On Sunday, January 25, 2026, negative news once again emerged from the United States. Based on the latest data from Polymarket, the probability of a US Government Shutdown on January 31, 2026 has increased to 77%. This figure has surged sharply within the last 24 hours, reflecting rising political tensions in Washington.
This increase in probability comes amid delays in discussions surrounding the Clarity Act, an important piece of legislation aimed at providing regulatory clarity for the crypto industry. The legislative process has once again slowed due to unresolved political dynamics—similar to the pattern seen during the long shutdown in October–November.
That shutdown lasted for 43 days and was recorded as the longest shutdown in United States history.
Lessons from the Previous Shutdown
Looking back, the impact of the October–November shutdown is still fresh in the minds of market participants. During that period, stock and crypto markets experienced significant declines, while gold and silver surged sharply.
Historical data shows that on October 1, the price of gold was around USD 3,875. In a short period of time, gold prices climbed to a peak of approximately USD 4,348, representing an increase of about 12%.

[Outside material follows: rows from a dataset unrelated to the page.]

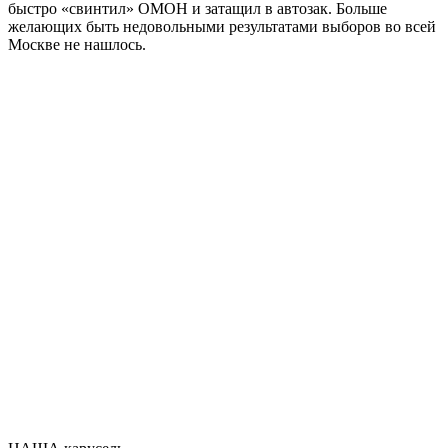
быстро «свинтил» ОМОН и затащил в автозак. Больше
желающих быть недовольными результатами выборов во всей
Москве не нашлось.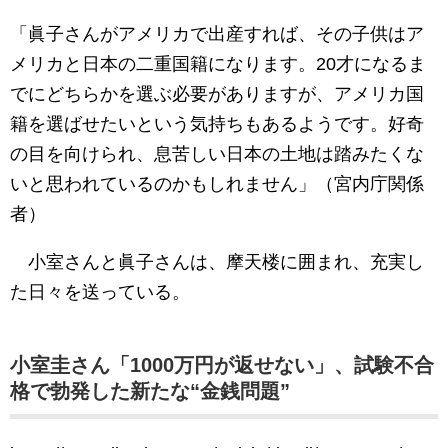
「眞子さんがアメリカで出産すれば、その子供はア
メリカと日本の二重国籍になります。20才になるま
でにどちらかを選ぶ必要がありますが、アメリカ国
籍を選ばせたいという気持ちもあるようです。好奇
の目を向けられ、息苦しい日本の土地は踏みたくな
いと思われているのかもしれません」（宮内庁関係
者）
小室さんと眞子さんは、摩天楼に囲まれ、充実し
た日々を送っている。
小室圭さん「1000万円が返せない」、試験不合
格で勃発した新たな“金銭問題”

Silver showed a similar performance. From a price of around USD 46, silver rose to USD 54, recording an increase of approximately 17% within just the first two weeks.
Potential Impact if the Shutdown Reoccurs
With the rising probability of a shutdown, many believe that historical patterns could repeat themselves. If that happens, gold is expected to break above USD 4,987, with the possibility of even reaching USD 5,500.
Silver is also considered to have strong upside potential. This is driven by the nature of fiat money, which can be printed without limit, in stark contrast to gold and silver, whose physical supply continues to become scarcer.
The Dual Market Phenomenon in Silver
Current conditions in the silver market indicate a dual market phenomenon. In the US market, silver prices are around USD 100, while in the Shanghai physical market, prices have surpassed USD 113.
This discrepancy reflects an imbalance between the physical silver market and the paper silver market (paper silver). This imbalance creates arbitrage opportunities, where market participants buy silver in the US and sell it in China.
However, this situation cannot last forever. There are even suspicions of price suppression efforts in the US silver market, particularly because many large financial institutions have taken short positions in silver.
Conclusion
Will a market crash occur in the near future? No one can say for certain. However, if history repeats itself, gold and silver have the potential to experience major rallies, while crypto and stock markets face the risk of severe pressure, with crypto expected to be the most affected asset.
The most important lesson is to read history rather than merely guessing market direction. In times of global uncertainty, understanding market cycles and dynamics becomes a key factor in making sound investment decisions.